In a 76-49 vote on Thursday, the Minnesota House of Representatives passed H.F.235, a bill that would eliminate the Made in Minnesota Solar Incentive Program.
Launched in 2013, the 10-year incentive program helps residents, businesses and communities fund new solar PV and solar thermal systems whose equipment is certified as manufactured in Minnesota. The state Department of Commerce administers the program with an annual budget of up to $15 million, including $250,000 per year for solar thermal rebates.
When announcing the latest application round, the department recently noted the program supported almost 1,100 solar projects statewide in its first three years, and Commissioner Mike Rothman said, “The program is boosting Minnesota’s clean energy economy by making solar more affordable, creating more clean energy jobs and diversifying the state’s energy resources.”

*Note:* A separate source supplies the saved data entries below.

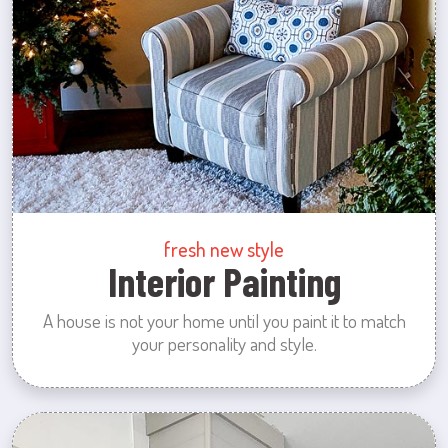
fresh new style
Interior Painting
A house is not your home until you paint it to match
your personality and style.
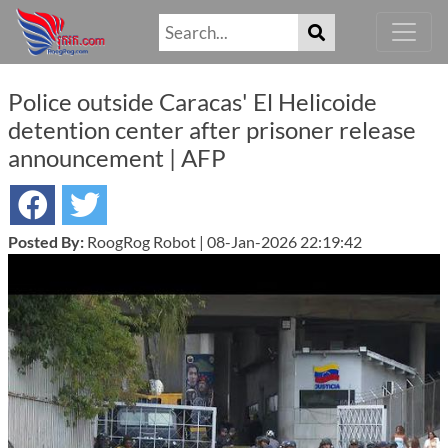
Police outside Caracas' El Helicoide
detention center after prisoner release
announcement | AFP
Posted By:
RoogRog Robot | 08-Jan-2026 22:19:42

However, H.F.235 supporters claim the program’s economic results, namely job creation, haven’t been worth its annual $15 million price tag, according to local CBS news report. A representative from the Minnesota Solar Energy Industry Association disagrees and warns that abolishing the program would hurt Minnesota’s solar market.
“Our members established their businesses here with the promise there would be $15 million allocated annually, that this state was interested in solar broadly and that you all would continue to support us,” says the group’s David Schaffer in the local report. “This program brought companies, and then companies brought jobs and the jobs fed families.”
The bill now goes to the state Senate for consideration.